- Opening Delimiter -
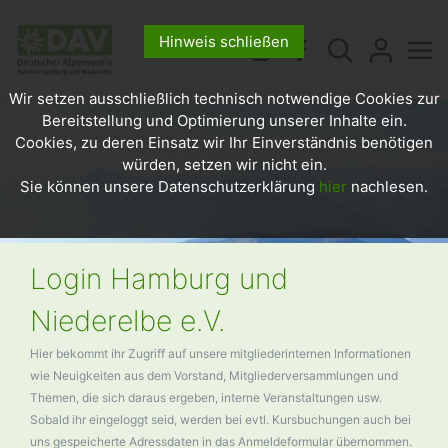
Hinweis schließen
Wir setzen ausschließlich technisch notwendige Cookies zur
Bereitstellung und Optimierung unserer Inhalte ein.
Cookies, zu deren Einsatz wir Ihr Einverständnis benötigen
würden, setzen wir nicht ein.
Sie können unsere Datenschutzerklärung
hier
nachlesen.
Login Hamburg und
Niederelbe e.V.
Hier bekommt ihr Zugriff auf unsere mitgliederinternen Informationen
wie Neuigkeiten aus dem Vorstand, Mitgliederversammlungen und
Themen, die sich daraus ergeben, interne Veranstaltungen usw.
Sobald ihr eingeloggt seid, werden bei evtl. Kursbuchungen auch bei
uns gespeicherte Adressdaten in das Anmeldeformular übernommen.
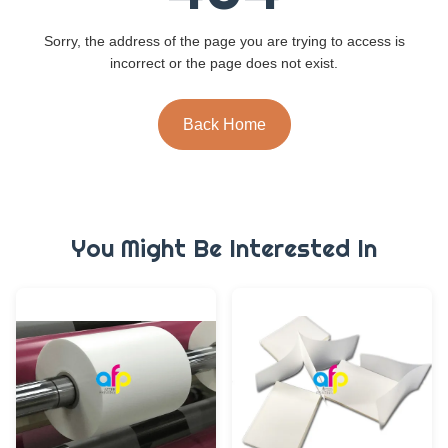
Sorry, the address of the page you are trying to access is
incorrect or the page does not exist.
Back Home
You Might Be Interested In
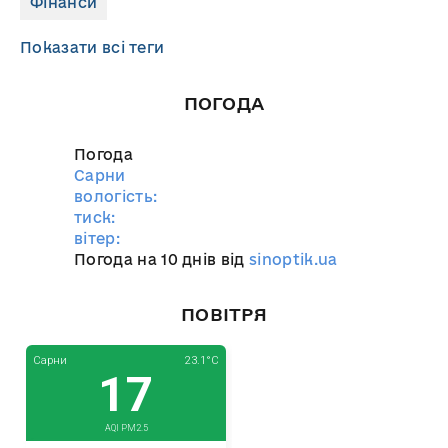
Фінанси
Показати всі теги
ПОГОДА
Погода
Сарни
вологість:
тиск:
вітер:
Погода на 10 днів від
sinoptik.ua
ПОВІТРЯ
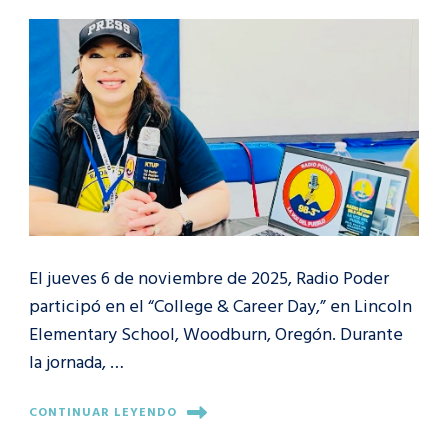
El jueves 6 de noviembre de 2025, Radio Poder
participó en el “College & Career Day,” en Lincoln
Elementary School, Woodburn, Oregón. Durante
la jornada, …
CONTINUAR LEYENDO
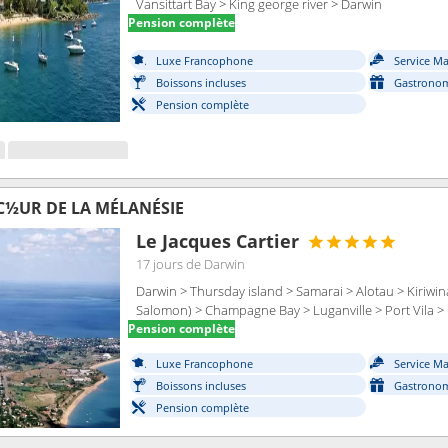
Vansittart Bay > King george river > Darwin
Pension complète
Luxe Francophone
Service M
Boissons incluses
Gastronom
Pension complète
C½UR DE LA MÉLANÉSIE
Le Jacques Cartier
17 jours
de Darwin
Darwin > Thursday island > Samarai > Alotau > Kiriwina
Salomon) > Champagne Bay > Luganville > Port Vila > 
Pension complète
Luxe Francophone
Service M
Boissons incluses
Gastronom
Pension complète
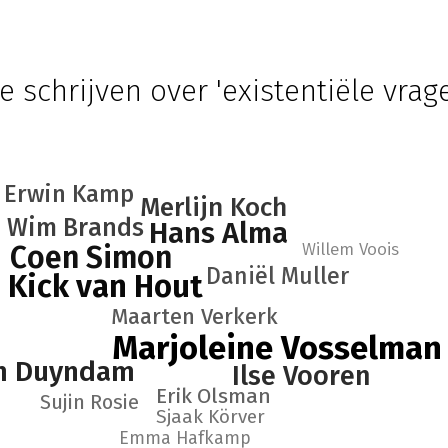
e schrijven over 'existentiële vrag
Erwin Kamp
Merlijn Koch
Wim Brands
Hans Alma
Willem Voois
Coen Simon
Daniël Muller
Kick van Hout
Maarten Verkerk
Marjoleine Vosselman
m Duyndam
Ilse Vooren
Erik Olsman
Sujin Rosie
Sjaak Körver
Emma Hafkamp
- Closing Delimiter -
| YOUR ASSIGNMENT |
Working from the entries above, find every line in which the word "Darwin" occurs and copy it.

| RESPONSE BELOW |
Vansittart Bay > King george river > Darwin
de Darwin
Darwin > Thursday island > Samarai > Alotau > Kiriwina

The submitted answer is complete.